YOUR ASSIGNMENT: Reproduce the records below exactly, leaving out any pictures.

DATA SUPPLIED:
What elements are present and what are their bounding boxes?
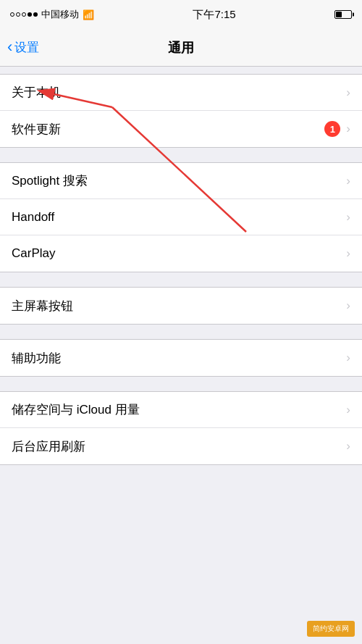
nav-title: 通用 [168, 39, 194, 57]
label-storage-icloud: 储存空间与 iCloud 用量 [12, 401, 140, 418]
battery-icon [334, 10, 352, 19]
chevron-icon-software-update: › [346, 122, 350, 136]
label-spotlight: Spotlight 搜索 [12, 172, 88, 189]
label-home-button: 主屏幕按钮 [12, 298, 73, 314]
list-item-storage-icloud[interactable]: 储存空间与 iCloud 用量› [0, 392, 362, 428]
section-section1: 关于本机›软件更新1› [0, 74, 362, 148]
badge-software-update: 1 [324, 121, 340, 137]
carrier-label: 中国移动 [41, 8, 79, 21]
chevron-icon-carplay: › [346, 246, 350, 261]
label-accessibility: 辅助功能 [12, 350, 61, 367]
time-label: 下午7:15 [193, 8, 235, 20]
list-item-carplay[interactable]: CarPlay› [0, 235, 362, 272]
chevron-icon-storage-icloud: › [346, 403, 350, 417]
label-carplay: CarPlay [12, 246, 55, 261]
signal-strength [10, 12, 38, 17]
section-section5: 储存空间与 iCloud 用量›后台应用刷新› [0, 391, 362, 465]
list-item-home-button[interactable]: 主屏幕按钮› [0, 288, 362, 324]
list-item-handoff[interactable]: Handoff› [0, 199, 362, 235]
list-item-software-update[interactable]: 软件更新1› [0, 111, 362, 147]
back-button[interactable]: ‹ 设置 [7, 39, 39, 56]
label-background-refresh: 后台应用刷新 [12, 438, 85, 455]
watermark: 简约安卓网 [307, 621, 355, 637]
chevron-icon-spotlight: › [346, 174, 350, 188]
section-section2: Spotlight 搜索›Handoff›CarPlay› [0, 162, 362, 272]
section-section3: 主屏幕按钮› [0, 287, 362, 325]
back-label: 设置 [14, 39, 39, 56]
label-about: 关于本机 [12, 84, 61, 101]
list-item-spotlight[interactable]: Spotlight 搜索› [0, 163, 362, 199]
label-software-update: 软件更新 [12, 121, 61, 138]
label-handoff: Handoff [12, 210, 54, 225]
wifi-icon: 📶 [83, 9, 94, 20]
chevron-icon-accessibility: › [346, 351, 350, 365]
chevron-icon-home-button: › [346, 298, 350, 313]
chevron-icon-handoff: › [346, 210, 350, 225]
status-bar: 中国移动 📶 下午7:15 [0, 0, 362, 29]
chevron-icon-about: › [346, 85, 350, 100]
back-chevron-icon: ‹ [7, 39, 12, 55]
nav-bar: ‹ 设置 通用 [0, 29, 362, 67]
list-item-accessibility[interactable]: 辅助功能› [0, 340, 362, 376]
content: 关于本机›软件更新1›Spotlight 搜索›Handoff›CarPlay›… [0, 67, 362, 465]
list-item-background-refresh[interactable]: 后台应用刷新› [0, 428, 362, 464]
chevron-icon-background-refresh: › [346, 439, 350, 453]
section-section4: 辅助功能› [0, 339, 362, 377]
list-item-about[interactable]: 关于本机› [0, 75, 362, 111]
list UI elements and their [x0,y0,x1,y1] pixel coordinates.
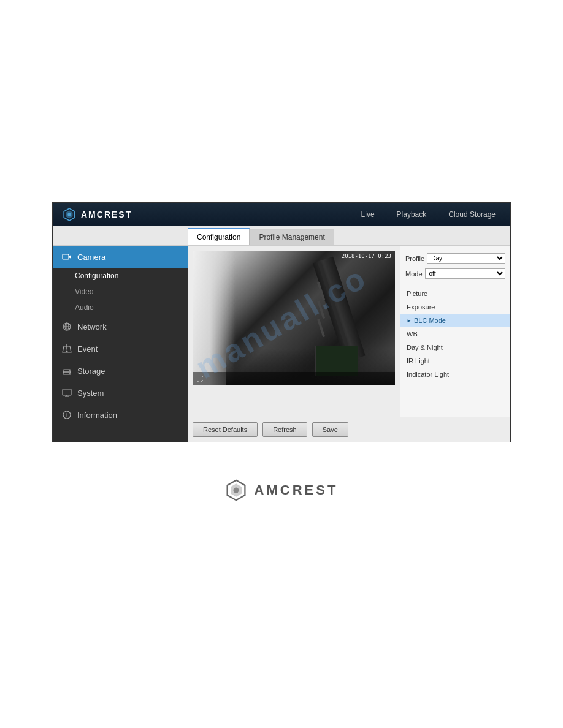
svg-point-11 [69,370,70,371]
sidebar-item-event[interactable]: Event [53,338,188,360]
svg-point-13 [69,373,70,374]
svg-rect-14 [63,389,71,395]
sidebar-sub-audio[interactable]: Audio [53,300,188,316]
bottom-brand-name: AMCREST [255,482,339,498]
settings-divider [400,284,510,284]
ui-container: manuall.co AMCREST Live Playback Cloud S… [52,202,511,442]
bottom-logo-area: AMCREST [225,479,339,501]
brand-name: AMCREST [81,210,132,219]
bottom-logo-icon [225,479,247,501]
mode-row: Mode off BLC HLC WDR [400,266,510,281]
svg-rect-3 [63,254,69,259]
camera-timestamp: 2018-10-17 0:23 [342,253,391,259]
sidebar-system-label: System [77,389,104,398]
sidebar-item-camera[interactable]: Camera [53,246,188,268]
refresh-button[interactable]: Refresh [262,422,307,437]
logo-icon [63,208,76,221]
sidebar-camera-label: Camera [77,252,105,262]
reset-defaults-button[interactable]: Reset Defaults [193,422,258,437]
camera-feed: 2018-10-17 0:23 ⛶ [193,251,395,385]
page-wrapper: manuall.co AMCREST Live Playback Cloud S… [0,0,563,728]
mode-label: Mode [405,270,423,278]
rung-3 [317,319,325,337]
svg-point-21 [233,488,239,493]
storage-icon [61,365,72,376]
sidebar-item-information[interactable]: i Information [53,404,188,426]
sidebar-storage-label: Storage [77,366,105,376]
rung-2 [317,300,325,319]
play-icon[interactable]: ⛶ [196,375,203,382]
camera-feed-area: 2018-10-17 0:23 ⛶ [188,246,400,417]
svg-point-2 [67,213,71,216]
feed-settings-row: 2018-10-17 0:23 ⛶ Profile Day Ni [188,246,510,417]
settings-menu-wb[interactable]: WB [400,327,510,341]
camera-visual [193,251,395,385]
settings-menu-irlight[interactable]: IR Light [400,354,510,368]
svg-text:i: i [66,412,67,419]
sub-tabs: Configuration Profile Management [53,226,510,246]
nav-links: Live Playback Cloud Storage [356,209,500,220]
nav-cloud-storage[interactable]: Cloud Storage [443,209,500,220]
main-content: Camera Configuration Video Audio [53,246,510,442]
bottom-buttons: Reset Defaults Refresh Save [188,417,510,442]
brand-logo: AMCREST [63,208,132,221]
event-icon [61,343,72,354]
profile-label: Profile [405,255,424,262]
sidebar: Camera Configuration Video Audio [53,246,188,442]
content-area: 2018-10-17 0:23 ⛶ Profile Day Ni [188,246,510,442]
save-button[interactable]: Save [312,422,348,437]
top-nav: AMCREST Live Playback Cloud Storage [53,203,510,226]
settings-panel: Profile Day Night General Mode off [400,246,510,417]
camera-controls-bar: ⛶ [193,372,395,385]
tab-configuration[interactable]: Configuration [188,228,250,245]
sidebar-information-label: Information [77,411,117,420]
settings-menu-exposure[interactable]: Exposure [400,300,510,314]
settings-menu-blcmode[interactable]: BLC Mode [400,314,510,327]
information-icon: i [61,409,72,420]
sidebar-item-system[interactable]: System [53,382,188,404]
svg-point-9 [66,351,68,352]
settings-menu-picture[interactable]: Picture [400,287,510,300]
nav-playback[interactable]: Playback [392,209,432,220]
sidebar-sub-configuration[interactable]: Configuration [53,268,188,284]
sidebar-network-label: Network [77,322,107,332]
mode-select[interactable]: off BLC HLC WDR [425,268,505,279]
settings-menu-indicatorlight[interactable]: Indicator Light [400,368,510,381]
nav-live[interactable]: Live [356,209,380,220]
system-icon [61,387,72,398]
sidebar-item-network[interactable]: Network [53,316,188,338]
profile-select[interactable]: Day Night General [427,253,505,264]
camera-icon [61,251,72,262]
settings-menu-daynight[interactable]: Day & Night [400,341,510,354]
sidebar-item-storage[interactable]: Storage [53,360,188,382]
profile-row: Profile Day Night General [400,251,510,266]
network-icon [61,321,72,332]
sidebar-event-label: Event [77,344,98,354]
sidebar-sub-video[interactable]: Video [53,284,188,300]
tab-profile-management[interactable]: Profile Management [250,229,334,245]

SOLUTION FOR THIS EXERCISE:
What elements are present and what are their bounding boxes?
nav-title: 通用 [168, 39, 194, 57]
label-storage-icloud: 储存空间与 iCloud 用量 [12, 401, 140, 418]
battery-icon [334, 10, 352, 19]
chevron-icon-software-update: › [346, 122, 350, 136]
label-spotlight: Spotlight 搜索 [12, 172, 88, 189]
label-home-button: 主屏幕按钮 [12, 298, 73, 314]
list-item-storage-icloud[interactable]: 储存空间与 iCloud 用量› [0, 392, 362, 428]
section-section1: 关于本机›软件更新1› [0, 74, 362, 148]
badge-software-update: 1 [324, 121, 340, 137]
carrier-label: 中国移动 [41, 8, 79, 21]
chevron-icon-carplay: › [346, 246, 350, 261]
label-accessibility: 辅助功能 [12, 350, 61, 367]
time-label: 下午7:15 [193, 8, 235, 20]
list-item-carplay[interactable]: CarPlay› [0, 235, 362, 272]
chevron-icon-storage-icloud: › [346, 403, 350, 417]
label-carplay: CarPlay [12, 246, 55, 261]
signal-strength [10, 12, 38, 17]
section-section5: 储存空间与 iCloud 用量›后台应用刷新› [0, 391, 362, 465]
list-item-home-button[interactable]: 主屏幕按钮› [0, 288, 362, 324]
list-item-handoff[interactable]: Handoff› [0, 199, 362, 235]
list-item-software-update[interactable]: 软件更新1› [0, 111, 362, 147]
back-button[interactable]: ‹ 设置 [7, 39, 39, 56]
label-background-refresh: 后台应用刷新 [12, 438, 85, 455]
watermark: 简约安卓网 [307, 621, 355, 637]
chevron-icon-spotlight: › [346, 174, 350, 188]
section-section2: Spotlight 搜索›Handoff›CarPlay› [0, 162, 362, 272]
section-section3: 主屏幕按钮› [0, 287, 362, 325]
back-label: 设置 [14, 39, 39, 56]
label-about: 关于本机 [12, 84, 61, 101]
list-item-spotlight[interactable]: Spotlight 搜索› [0, 163, 362, 199]
label-software-update: 软件更新 [12, 121, 61, 138]
label-handoff: Handoff [12, 210, 54, 225]
wifi-icon: 📶 [83, 9, 94, 20]
chevron-icon-accessibility: › [346, 351, 350, 365]
chevron-icon-home-button: › [346, 298, 350, 313]
chevron-icon-handoff: › [346, 210, 350, 225]
status-bar: 中国移动 📶 下午7:15 [0, 0, 362, 29]
chevron-icon-about: › [346, 85, 350, 100]
back-chevron-icon: ‹ [7, 39, 12, 55]
nav-bar: ‹ 设置 通用 [0, 29, 362, 67]
list-item-accessibility[interactable]: 辅助功能› [0, 340, 362, 376]
content: 关于本机›软件更新1›Spotlight 搜索›Handoff›CarPlay›… [0, 67, 362, 465]
list-item-background-refresh[interactable]: 后台应用刷新› [0, 428, 362, 464]
chevron-icon-background-refresh: › [346, 439, 350, 453]
section-section4: 辅助功能› [0, 339, 362, 377]
list-item-about[interactable]: 关于本机› [0, 75, 362, 111]
list UI elements and their [x0,y0,x1,y1] pixel coordinates.
svg-point-11 [69,370,70,371]
sidebar-item-event[interactable]: Event [53,338,188,360]
svg-point-13 [69,373,70,374]
svg-rect-14 [63,389,71,395]
sidebar-sub-audio[interactable]: Audio [53,300,188,316]
bottom-brand-name: AMCREST [255,482,339,498]
settings-divider [400,284,510,284]
ui-container: manuall.co AMCREST Live Playback Cloud S… [52,202,511,442]
bottom-logo-area: AMCREST [225,479,339,501]
brand-name: AMCREST [81,210,132,219]
bottom-logo-icon [225,479,247,501]
mode-row: Mode off BLC HLC WDR [400,266,510,281]
svg-rect-3 [63,254,69,259]
camera-timestamp: 2018-10-17 0:23 [342,253,391,259]
sidebar-system-label: System [77,389,104,398]
sidebar-item-camera[interactable]: Camera [53,246,188,268]
refresh-button[interactable]: Refresh [262,422,307,437]
logo-icon [63,208,76,221]
sidebar-camera-label: Camera [77,252,105,262]
reset-defaults-button[interactable]: Reset Defaults [193,422,258,437]
camera-feed: 2018-10-17 0:23 ⛶ [193,251,395,385]
page-wrapper: manuall.co AMCREST Live Playback Cloud S… [0,0,563,728]
mode-label: Mode [405,270,423,278]
rung-3 [317,319,325,337]
svg-point-21 [233,488,239,493]
storage-icon [61,365,72,376]
sidebar-item-information[interactable]: i Information [53,404,188,426]
sidebar-storage-label: Storage [77,366,105,376]
rung-2 [317,300,325,319]
play-icon[interactable]: ⛶ [196,375,203,382]
camera-feed-area: 2018-10-17 0:23 ⛶ [188,246,400,417]
svg-point-2 [67,213,71,216]
feed-settings-row: 2018-10-17 0:23 ⛶ Profile Day Ni [188,246,510,417]
settings-menu-wb[interactable]: WB [400,327,510,341]
camera-visual [193,251,395,385]
settings-menu-irlight[interactable]: IR Light [400,354,510,368]
svg-text:i: i [66,412,67,419]
sub-tabs: Configuration Profile Management [53,226,510,246]
nav-links: Live Playback Cloud Storage [356,209,500,220]
nav-cloud-storage[interactable]: Cloud Storage [443,209,500,220]
main-content: Camera Configuration Video Audio [53,246,510,442]
bottom-buttons: Reset Defaults Refresh Save [188,417,510,442]
brand-logo: AMCREST [63,208,132,221]
event-icon [61,343,72,354]
profile-label: Profile [405,255,424,262]
sidebar: Camera Configuration Video Audio [53,246,188,442]
content-area: 2018-10-17 0:23 ⛶ Profile Day Ni [188,246,510,442]
save-button[interactable]: Save [312,422,348,437]
top-nav: AMCREST Live Playback Cloud Storage [53,203,510,226]
settings-panel: Profile Day Night General Mode off [400,246,510,417]
camera-controls-bar: ⛶ [193,372,395,385]
tab-configuration[interactable]: Configuration [188,228,250,245]
sidebar-information-label: Information [77,411,117,420]
settings-menu-exposure[interactable]: Exposure [400,300,510,314]
settings-menu-blcmode[interactable]: BLC Mode [400,314,510,327]
information-icon: i [61,409,72,420]
sidebar-item-system[interactable]: System [53,382,188,404]
svg-point-9 [66,351,68,352]
settings-menu-picture[interactable]: Picture [400,287,510,300]
nav-playback[interactable]: Playback [392,209,432,220]
sidebar-sub-configuration[interactable]: Configuration [53,268,188,284]
sidebar-network-label: Network [77,322,107,332]
mode-select[interactable]: off BLC HLC WDR [425,268,505,279]
settings-menu-indicatorlight[interactable]: Indicator Light [400,368,510,381]
nav-live[interactable]: Live [356,209,380,220]
system-icon [61,387,72,398]
sidebar-item-network[interactable]: Network [53,316,188,338]
profile-select[interactable]: Day Night General [427,253,505,264]
camera-icon [61,251,72,262]
settings-menu-daynight[interactable]: Day & Night [400,341,510,354]
sidebar-item-storage[interactable]: Storage [53,360,188,382]
profile-row: Profile Day Night General [400,251,510,266]
network-icon [61,321,72,332]
sidebar-event-label: Event [77,344,98,354]
sidebar-sub-video[interactable]: Video [53,284,188,300]
tab-profile-management[interactable]: Profile Management [250,229,334,245]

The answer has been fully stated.